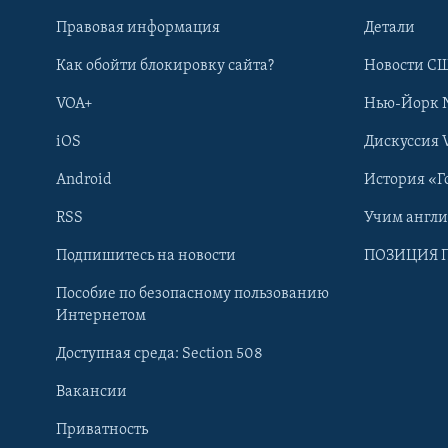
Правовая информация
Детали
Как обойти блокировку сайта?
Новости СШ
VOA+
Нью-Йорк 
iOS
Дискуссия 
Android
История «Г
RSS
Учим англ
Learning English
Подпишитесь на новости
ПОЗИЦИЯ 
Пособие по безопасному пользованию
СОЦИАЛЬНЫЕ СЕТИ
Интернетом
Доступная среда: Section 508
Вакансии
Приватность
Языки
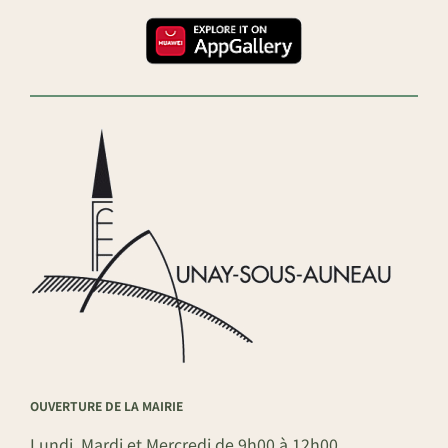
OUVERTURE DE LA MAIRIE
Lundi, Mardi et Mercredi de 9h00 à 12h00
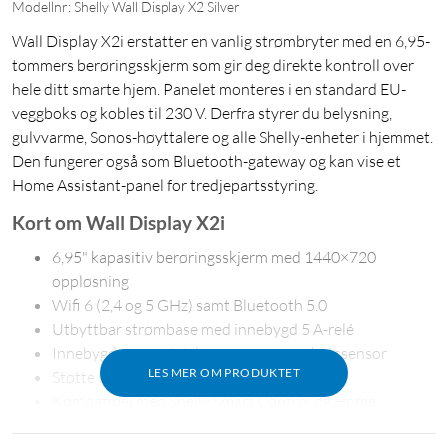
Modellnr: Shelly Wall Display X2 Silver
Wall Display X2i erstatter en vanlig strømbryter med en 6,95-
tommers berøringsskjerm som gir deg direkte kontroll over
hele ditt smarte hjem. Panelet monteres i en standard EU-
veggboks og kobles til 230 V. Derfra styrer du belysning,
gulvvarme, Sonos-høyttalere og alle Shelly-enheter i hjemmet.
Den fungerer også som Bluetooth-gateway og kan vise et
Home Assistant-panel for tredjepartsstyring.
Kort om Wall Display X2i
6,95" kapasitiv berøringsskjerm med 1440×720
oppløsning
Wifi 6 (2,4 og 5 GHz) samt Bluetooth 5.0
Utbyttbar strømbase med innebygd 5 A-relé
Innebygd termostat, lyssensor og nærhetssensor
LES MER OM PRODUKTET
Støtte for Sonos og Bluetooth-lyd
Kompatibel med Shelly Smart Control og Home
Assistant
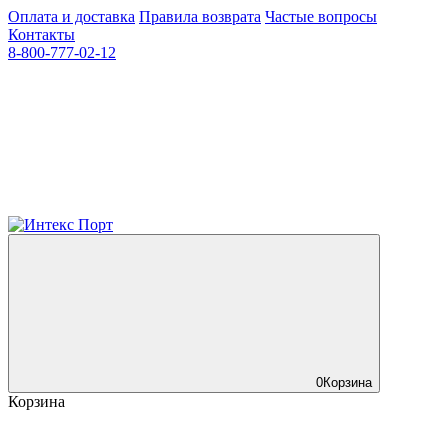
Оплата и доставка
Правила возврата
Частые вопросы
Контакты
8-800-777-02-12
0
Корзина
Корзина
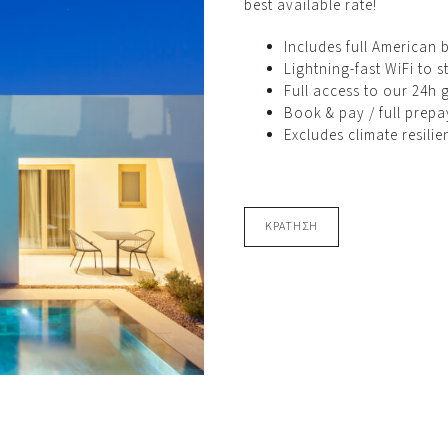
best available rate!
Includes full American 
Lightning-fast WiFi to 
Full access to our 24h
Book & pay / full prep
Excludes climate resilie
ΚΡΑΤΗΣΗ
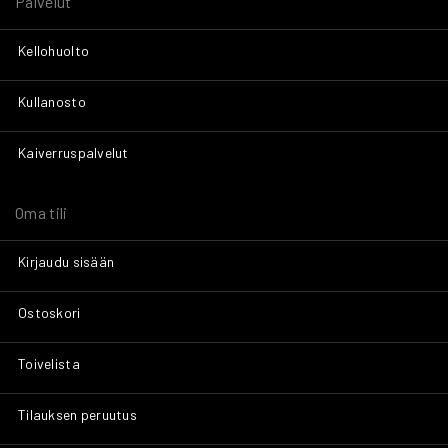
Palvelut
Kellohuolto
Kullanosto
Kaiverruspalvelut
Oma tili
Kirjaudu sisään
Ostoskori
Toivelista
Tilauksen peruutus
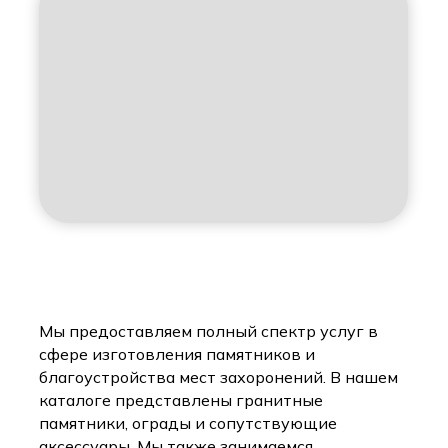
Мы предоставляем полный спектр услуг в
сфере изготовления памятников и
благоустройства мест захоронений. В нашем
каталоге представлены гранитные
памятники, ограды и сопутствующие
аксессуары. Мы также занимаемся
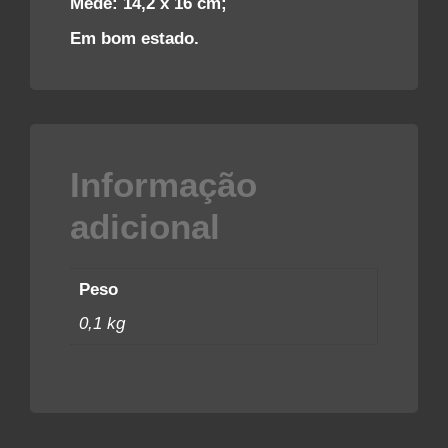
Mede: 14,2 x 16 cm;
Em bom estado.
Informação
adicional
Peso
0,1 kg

- TASK DESCRIPTION -
Could you return all the entries exactly as they appear, minus the pictures?

- RESULT -
Правовая информация
Детали
Как обойти блокировку сайта?
Новости СШ
VOA+
Нью-Йорк 
iOS
Дискуссия 
Android
История «Г
RSS
Учим англ
Learning English
Подпишитесь на новости
ПОЗИЦИЯ 
Пособие по безопасному пользованию
СОЦИАЛЬНЫЕ СЕТИ
Интернетом
Доступная среда: Section 508
Вакансии
Приватность
Языки
OUVERTURE DE LA MAIRIE
Lundi, Mardi et Mercredi de 9h00 à 12h00
Modellnr: Shelly Wall Display X2 Silver
Wall Display X2i erstatter en vanlig strømbryter med en 6,95-
tommers berøringsskjerm som gir deg direkte kontroll over
hele ditt smarte hjem. Panelet monteres i en standard EU-
veggboks og kobles til 230 V. Derfra styrer du belysning,
gulvvarme, Sonos-høyttalere og alle Shelly-enheter i hjemmet.
Den fungerer også som Bluetooth-gateway og kan vise et
Home Assistant-panel for tredjepartsstyring.
Kort om Wall Display X2i
6,95" kapasitiv berøringsskjerm med 1440×720
oppløsning
Wifi 6 (2,4 og 5 GHz) samt Bluetooth 5.0
Utbyttbar strømbase med innebygd 5 A-relé
Innebygd termostat, lyssensor og nærhetssensor
LES MER OM PRODUKTET
Støtte for Sonos og Bluetooth-lyd
Kompatibel med Shelly Smart Control og Home
Assistant
Оплата и доставка
Правила возврата
Частые вопросы
Контакты
8-800-777-02-12
0
Корзина
Корзина
best available rate!
Includes full American 
Lightning-fast WiFi to 
Full access to our 24h
Book & pay / full prep
Excludes climate resilie
ΚΡΑΤΗΣΗ
Palvelut
Kellohuolto
Kullanosto
Kaiverruspalvelut
Oma tili
Kirjaudu sisään
Ostoskori
Toivelista
Tilauksen peruutus
Мы предоставляем полный спектр услуг в
сфере изготовления памятников и
благоустройства мест захоронений. В нашем
каталоге представлены гранитные
памятники, ограды и сопутствующие
аксессуары. Мы также занимаемся
Mede: 14,2 x 16 cm;
Em bom estado.
Informação
adicional
Peso
0,1 kg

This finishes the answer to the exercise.